On my desk right now sit maybe a hundred studies on the SAT. They are written by the College Board, the Educational Testing Service and academics from UPenn, Chicago and Duke, as well as people from the dubious National Center for Fair and Open Testing. These studies correlate things like SAT, SAT II and high school grade point average with things like college GPA and retention rates. Now if all of that sounds boring to you, then we are in the same boat.
However, after about a hundred hours of studying this data I have come to realize that most of the pile is useless. These studies are statistics from places unlike Brown, about students very unlike us.
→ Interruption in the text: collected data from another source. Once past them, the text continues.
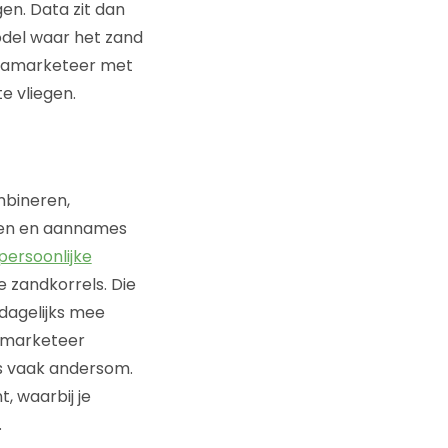
n. Data zit dan
odel waar het zand
 datamarketeer met
e vliegen.
mbineren,
rden en aannames
persoonlijke
e zandkorrels. Die
 dagelijks mee
tamarketeer
aas vaak andersom.
, waarbij je
.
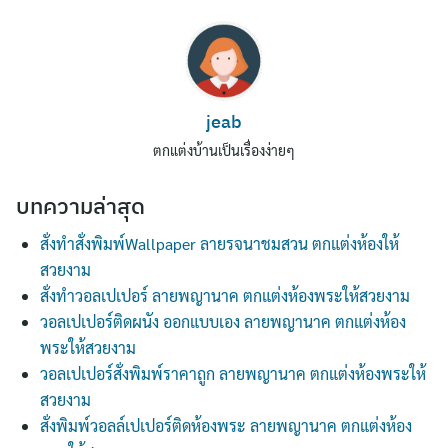
jeab
ตกแต่งบ้านเป็นเรื่องง่ายๆ
บทความล่าสุด
สั่งทำสั่งพิมพ์Wallpaper ลายรจนาชมสวน ตกแต่งห้องให้
สวยงาม
สั่งทำวอลเปเปอร์ ลายพญานาค ตกแต่งห้องพระให้สวยงาม
วอลเปเปอร์ติดผนัง ออกแบบเอง ลายพญานาค ตกแต่งห้อง
พระให้สวยงาม
วอลเปเปอร์สั่งพิมพ์ราคาถูก ลายพญานาค ตกแต่งห้องพระให้
สวยงาม
สั่งพิมพ์วอลล์เปเปอร์ติดห้องพระ ลายพญานาค ตกแต่งห้อง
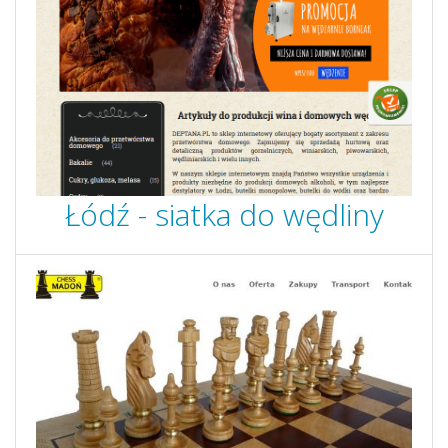
Łódź - siatka do wędliny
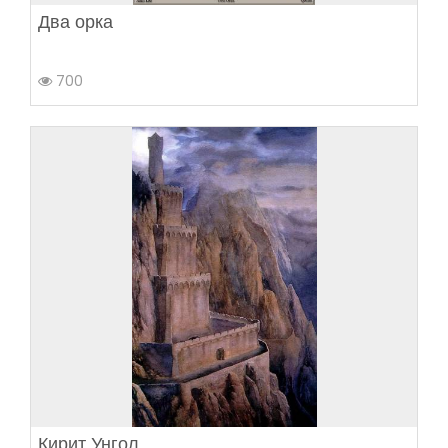
Два орка
700
Кирит Унгол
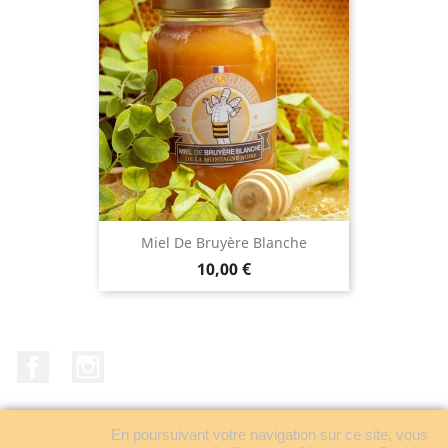
Miel De Bruyère Blanche
Prix
10,00 €
Facebook
Instagram
En poursuivant votre navigation sur ce site, vous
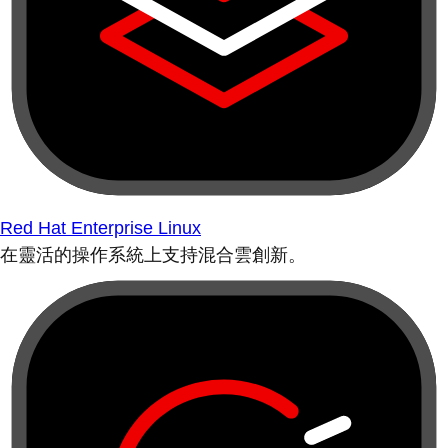
Red Hat Enterprise Linux
在靈活的操作系統上支持混合雲創新。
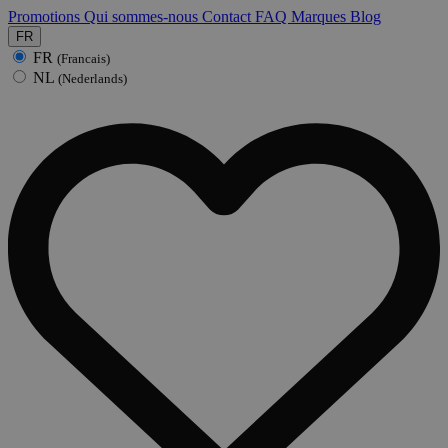
Promotions
Qui sommes-nous
Contact
FAQ
Marques
Blog
FR
FR
(Francais)
NL
(Nederlands)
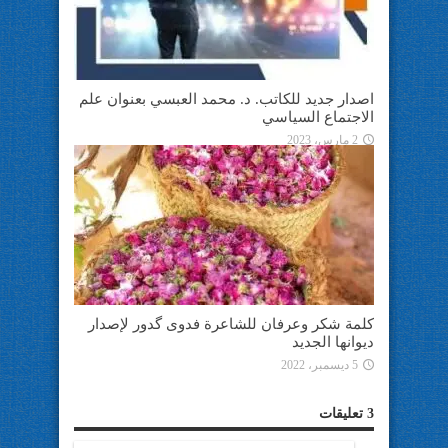
اصدار جديد للكاتب. د. محمد العبسي بعنوان علم
الاجتماع السياسي
2 مارس، 2023
كلمة شكر وعرفان للشاعرة فدوى گدور لإصدار
ديوانها الجديد
5 ديسمبر، 2022
3 تعليقات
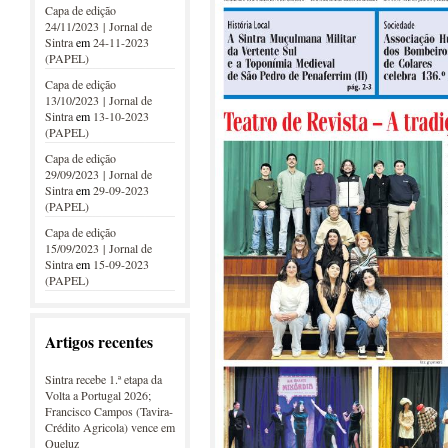
Capa de edição
24/11/2023 | Jornal de
Sintra
em
24-11-2023
(PAPEL)
Capa de edição
13/10/2023 | Jornal de
Sintra
em
13-10-2023
(PAPEL)
Capa de edição
29/09/2023 | Jornal de
Sintra
em
29-09-2023
(PAPEL)
Capa de edição
15/09/2023 | Jornal de
Sintra
em
15-09-2023
(PAPEL)
Artigos recentes
Sintra recebe 1.ª etapa da
Volta a Portugal 2026;
Francisco Campos (Tavira-
Crédito Agricola) vence em
Queluz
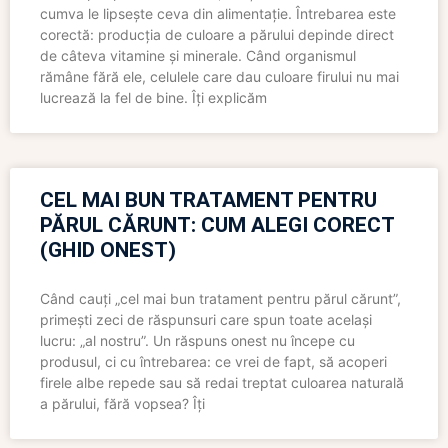
cumva le lipsește ceva din alimentație. Întrebarea este
corectă: producția de culoare a părului depinde direct
de câteva vitamine și minerale. Când organismul
rămâne fără ele, celulele care dau culoare firului nu mai
lucrează la fel de bine. Îți explicăm
CEL MAI BUN TRATAMENT PENTRU
PĂRUL CĂRUNT: CUM ALEGI CORECT
(GHID ONEST)
Când cauți „cel mai bun tratament pentru părul cărunt”,
primești zeci de răspunsuri care spun toate același
lucru: „al nostru”. Un răspuns onest nu începe cu
produsul, ci cu întrebarea: ce vrei de fapt, să acoperi
firele albe repede sau să redai treptat culoarea naturală
a părului, fără vopsea? Îți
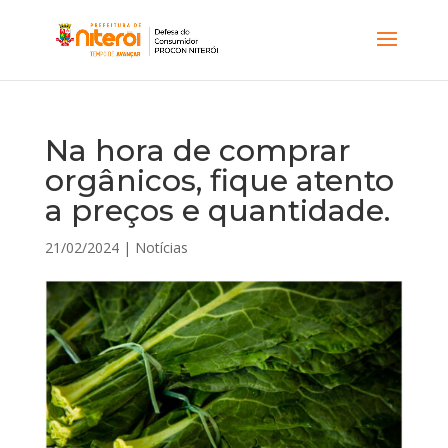
Na hora de comprar
orgânicos, fique atento
a preços e quantidade.
21/02/2024
|
Notícias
Brown should not require the SAT for admission. This is not because correlated statistics told me, but because our institution is buying into an unfair admission metric. The test is excessive and unnecessary. It hurts students of color, students from lower-income families and women.
To simplify the admission world to test scores is willfully misleading. Yet we require the test - not because it is crucial to our admission decisions but because it fits into a model that the outside world has set for the process. Our requirement is little more than quiet pandering to U.S. News and World Report.
The justifications for using test scores in admission include the need to whittle down a large applicant pool and the value of an external measure by which to gauge high school grades. However, standardized tests cost students and parents a great deal of time and money, produce unnecessary anxiety, divert attention away from more worthwhile academic pursuits and un-necessarily truncate applicant pools. Simplicity and ease for the Admission Office should not be our standards; the careful consideration of our values should be what shapes our process.
Colleges like Bates and Bowdoin have found that the SAT optional policy appeals to all the subgroups of students that you would expect. They are those who are often not being helped by the SAT in admission: "women, rural students, immigrants, learning disabled students, students with spike talents in something (arts, chemistry, athletics, debate, theater, dance, political or campus leadership), and students who speak a second language, no matter what their ethnicity or citizenship." In addition, at these colleges, which are generally regarded as highly demanding academic environments, non-submitters of the SAT earn nearly the exact same grades, and graduate at exactly the same rate.
Admission requirements and standards are a lens through which the outside world can view the values of our institution. As the requirement of an inequitable and biased quantitative measure is ubiquitous, it does little to hurt our standing. However, Brown should take a more nuanced view of the matter, explaining that just as people at Brown take an individualized, holistic approach to their education, so should our admission process. We should deemphasize the role tests play in our process, as they do not measure the range of intellectual qualities and motivation that Brown requires.
When Brown dismantled its average curriculum in 1969, it moved the University in a new direction. Crafted mainly by campus activists, the New Curriculum encouraged exploration, creativity and individuality. This move placed a faith in students and their abilities to create and shape their time and curriculum here at Brown. Yet, despite this "freedom with responsibility," we require our applicants to follow a narrow path. The skills that are required for college are so multifaceted, and students have such wide and varied types of precollegiate success that we as an institution should have some variation and imagination in what we ask our applicants to supply. In short, Brown should allow its applicants to form their applications through an exploration of themselves, with creativity and individuality.
The policy of no testing, if implemented, can speak to the individual attention and genuine intellectual challenge that Brown gives its students, both in admission and after enrollment. This policy will require us to take a more careful and personal approach to admission, one we already are close to. It will expand our applicant pool both in quality and in ethnic, regional and intellectual diversity. It will drive down acceptance rates (as more students apply for the same number of spots) and will continue Brown's history of moral and intellectual challenges to the status quo.
Zac Townsend '08 aspires to moral dominance.